A resident of Cold Spring in Putnam County, Maloney, 46, is an attorney and former adviser to President Bill Clinton and to Govs. Eliot Spitzer and David A. Paterson. He supported the president's call for higher taxes on wealthy households and talked about a federal infrastructure bank that would attract private financing for public projects like the proposed $5.9 billion replacement of the Tappan Zee Bridge.
On the campaign trail, Hayworth criticized Maloney as a carpetbagger because he had moved from Manhattan to the newly created district.
Maloney has depicted Hayworth as a radical whose economic and social values are out of touch with voters.
But Maloney's attacks didn't make much of a dent in Hayworth's support. Going into the election, a Siena College poll said the Republican had a lead of seven percentage points over her Democratic challenger.
Campaign donations played an important part in the race, financing barrages of aggressive TV ads for both sides. Democratic and Republican super PACs poured money into the district. Hayworth came out on top in fundraising with $2.73 million to spend as the campaign entered its final phase. Maloney had $1.6 million, according to Federal Election Commission reports.
Lowey, Carvin and Morganthaler
Running for her 13th term, Rep. Nita Lowey (D-Harrison) proudly ran on her record of bringing federal spending to the Hudson Valley.
The 75-year-old lawmaker defeated Republican Joe Carvin, 58, a Rye town supervisor, and independent Frank Morganthaler, a retired FDNY lieutenant who lives in Hawthorne.
Carvin, a hedge fund manager, touted his business acumen during the campaign, suggesting it would help him get legislation that would support jobs. His wealth helped him compete with Lowey's fundraising operation -- he loaned his own campaign $1 million, and had more cash on hand than Lowey as the campaign entered its final phase -- but it wasn't enough to unseat the veteran Democrat.
"It feels great," Engel told News12. "It's the first time I'm going to have a majority of my district being Westchester. In areas I never (represented) before, I did very strongly. It's quite an honor and I'm very excited to be Westchester's congressman."
Riverdale attorney Engel, 65, is a fixture in the politics of New York City and the Lower Hudson Valley, having served Bronx and Westchester County constituents in the 16th Congressional District for more than two decades.
Bronx native McLaughlin, 44, is a commercial real estate developer and former financier who has worked at the Federal Reserve Bank in New York and for the Chicago Board of Trade.
Yonkers native Diferia, 51, is a college instructor in politics and government.
Gipson and Schreibman
Rep.
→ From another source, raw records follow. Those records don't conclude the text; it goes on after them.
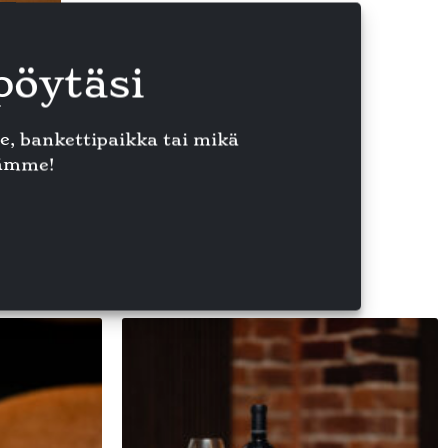
pöytäsi
e, bankettipaikka tai mikä
tämme!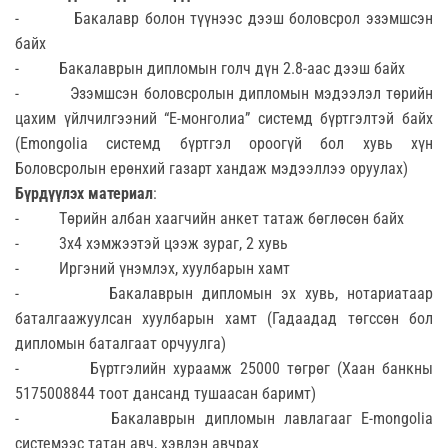
- Бакалавр болон түүнээс дээш боловсрол эзэмшсэн
байх
- Бакалаврын дипломын голч дүн 2.8-аас дээш байх
- Эзэмшсэн боловсролын дипломын мэдээлэл төрийн
цахим үйлчилгээний “Е-монголиа” системд бүртгэлтэй байх
(Emongolia системд бүртгэл ороогүй бол хувь хүн
Боловсролын ерөнхий газарт хандаж мэдээллээ оруулах)
Бүрдүүлэх материал
:
- Төрийн албан хаагчийн анкет татаж бөглөсөн байх
- 3х4 хэмжээтэй цээж зураг, 2 хувь
- Иргэний үнэмлэх, хуулбарын хамт
- Бакалаврын дипломын эх хувь, нотариатаар
баталгаажуулсан хуулбарын хамт (Гадаадад төгссөн бол
дипломын баталгаат орчуулга)
- Бүртгэлийн хураамж 25000 төгрөг (Хаан банкны
5175008844 тоот дансанд тушаасан баримт)
- Бакалаврын дипломын лавлагааг E-mongolia
системээс татан авч, хэвлэн авчрах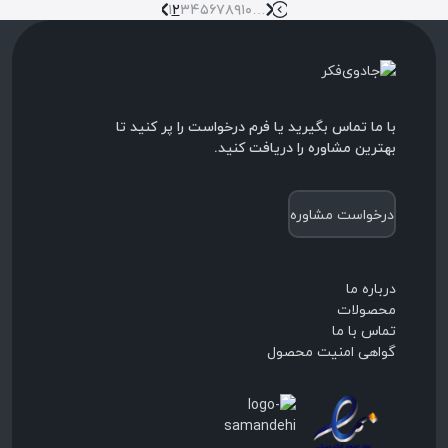
«
۱
۲
۳
۴
۵
۶
۷
۸
۹
۱۰
…
»
»»
با ما تماس بگیرید یا فرم درخواست را پر کنید تا
بهترین مشاوره را دریافت کنید.
درخواست مشاوره
درباره ما
محصولات
تماس با ما
گواهی امنیت محصول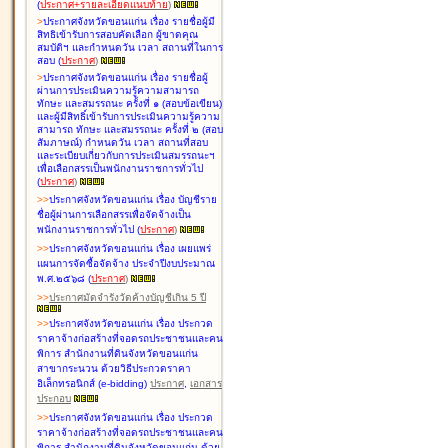
(
ประกาศ+รายละเอียดแนบท้าย
)
>
ประกาศจังหวัดขอนแก่น เรื่อง
รายชื่อผู้มี
สิทธิเข้ารับการสอบคัดเลือก ผู้ขาดคุณ
สมบัติฯ และกำหนดวัน เวลา สถานที่ในการ
สอบ
(
ประกาศ
)
>
ประกาศจังหวัดขอนแก่น เรื่อง
รายชื่อผู้
ผ่านการประเมินความรู้ความสามารถ
ทักษะ และสมรรถนะ ครั้งที่ ๑ (สอบข้อเขียน)
และผู้มีสิทธิ์เข้ารับการประเมินความรู้ความ
สามารถ ทักษะ และสมรรถนะ ครั้งที่ ๒ (สอบ
สัมภาษณ์) กำหนดวัน เวลา สถานที่สอบ
และระเบียบเกี่ยวกับการประเมินสมรรถนะฯ
เพื่อเลือกสรรเป็นพนักงานราชการทั่วไป
(
ประกาศ
)
>
>
ประกาศจังหวัดขอนแก่น เรื่อง
บัญชี
ราย
ชื่อผู้ผ่านการเลือกสรรเพื่อจัดจ้างเป็น
พนักงานราชการทั่วไป
(
ประกาศ
)
>
>
ประกาศจังหวัดขอนแก่น เรื่อง
เผยแพร่
แผนการจัดซื้อจัดจ้าง ประจำปีงบประมาณ
พ.ศ.๒๕๖๘
(
ประกาศ
)
>
>
ประกาศมัดจำรังวัดค้างบัญชีเกิน 5 ปี
>
>
ประกาศจังหวัดขอนแก่น เรื่อง ประกวด
ราคาจ้างก่อสร้างที่จอดรถประชาชนและคน
พิการ สำนักงานที่ดินจังหวัดขอนแก่น
สาขากระนวน ด้วยวิธีประกวดราคา
อิเล็กทรอนิกส์ (e-bidding)
ประกาศ
,
เอกสาร
ประกอบ
>
>
ประกาศจังหวัดขอนแก่น เรื่อง ประกวด
ราคาจ้างก่อสร้างที่จอดรถประชาชนและคน
พิการ สำนักงานที่ดินจังหวัดขอนแก่น ด้วย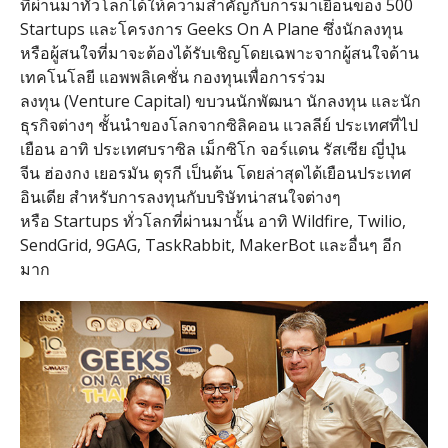
ที่ผ่านมาทั่วโลกได้ให้ความสำคั
ญกับการมาเยือนของ 500
Startups และโครงการ Geeks On A Plane ซึ่งนักลงทุน
หรือผู้สนใจที่
มาจะต้องได้รับเชิ
ญโดยเฉพาะจากผู้สนใจด้
าน
เทคโนโลยี แอพพลิเคชั่น กองทุนเพื่อการร่วม
ลงทุน (Venture Capital) ขบวนนักพัฒนา นักลงทุน และนัก
ธุรกิจต่างๆ ชั้นนำของโลกจากซิลิคอน แวลลีย์ ประเทศที่ไป
เยือน อาทิ ประเทศบราซิล เม็กซิโก จอร์แดน รัสเซีย ญี่ปุ่น
จีน ฮ่องกง เยอรมัน ตุรกี เป็นต้น โดยล่าสุดได้เยือนประเทศ
อินเดีย สำหรับการลงทุนกับบริษัทน่
าสนใจต่างๆ
หรือ Startups ทั่วโลกที่ผ่านมานั้น อาทิ Wildfire, Twilio,
SendGrid, 9GAG, TaskRabbit, MakerBot และอื่นๆ อีก
มาก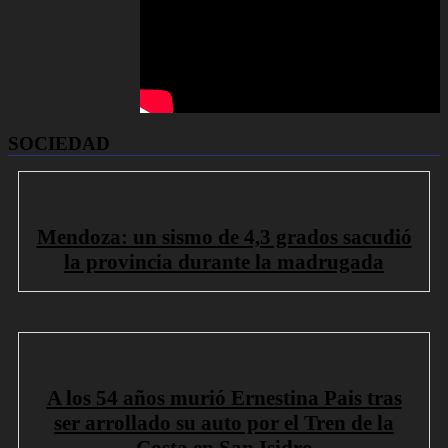
SOCIEDAD
Mendoza: un sismo de 4,3 grados sacudió
la provincia durante la madrugada
A los 54 años murió Ernestina Pais tras
ser arrollado su auto por el Tren de la
Costa en San Isidro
Chris Gibson (R-Kinderhook), who won a seat in Congress in 2010, was ahead of Democratic challenger Julian Schreibman at midnight. With 588 of 653 precincts reporting, Gibson had 54 percent of the vote compared with Schreibman's 46 percent.
Kingston attorney Schreibman, a 39-year-old Democrat, is an ex-prosecutor and counsel for the Central Intelligence Agency. He also served as chairman of the Ulster County Democratic Committee in the past.